| WHAT YOU SHOULD DO |
Word for word, please restate the line containing "Kopf in die" and all the lines that follow it to the end of the data.

· · · ·

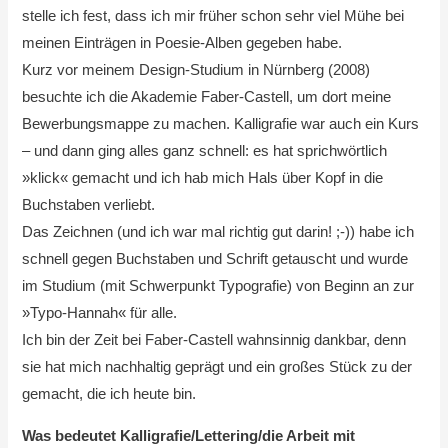
stelle ich fest, dass ich mir früher schon sehr viel Mühe bei
meinen Einträgen in Poesie-Alben gegeben habe.
Kurz vor meinem Design-Studium in Nürnberg (2008)
besuchte ich die Akademie Faber-Castell, um dort meine
Bewerbungsmappe zu machen. Kalligrafie war auch ein Kurs
– und dann ging alles ganz schnell: es hat sprichwörtlich
»klick« gemacht und ich hab mich Hals über Kopf in die
Buchstaben verliebt.
Das Zeichnen (und ich war mal richtig gut darin! ;-)) habe ich
schnell gegen Buchstaben und Schrift getauscht und wurde
im Studium (mit Schwerpunkt Typografie) von Beginn an zur
»Typo-Hannah« für alle.
Ich bin der Zeit bei Faber-Castell wahnsinnig dankbar, denn
sie hat mich nachhaltig geprägt und ein großes Stück zu der
gemacht, die ich heute bin.
Was bedeutet Kalligrafie/Lettering/die Arbeit mit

· · · ·

| SOLUTION TO THE PROBLEM |
»klick« gemacht und ich hab mich Hals über Kopf in die
Buchstaben verliebt.
Das Zeichnen (und ich war mal richtig gut darin! ;-)) habe ich
schnell gegen Buchstaben und Schrift getauscht und wurde
im Studium (mit Schwerpunkt Typografie) von Beginn an zur
»Typo-Hannah« für alle.
Ich bin der Zeit bei Faber-Castell wahnsinnig dankbar, denn
sie hat mich nachhaltig geprägt und ein großes Stück zu der
gemacht, die ich heute bin.
Was bedeutet Kalligrafie/Lettering/die Arbeit mit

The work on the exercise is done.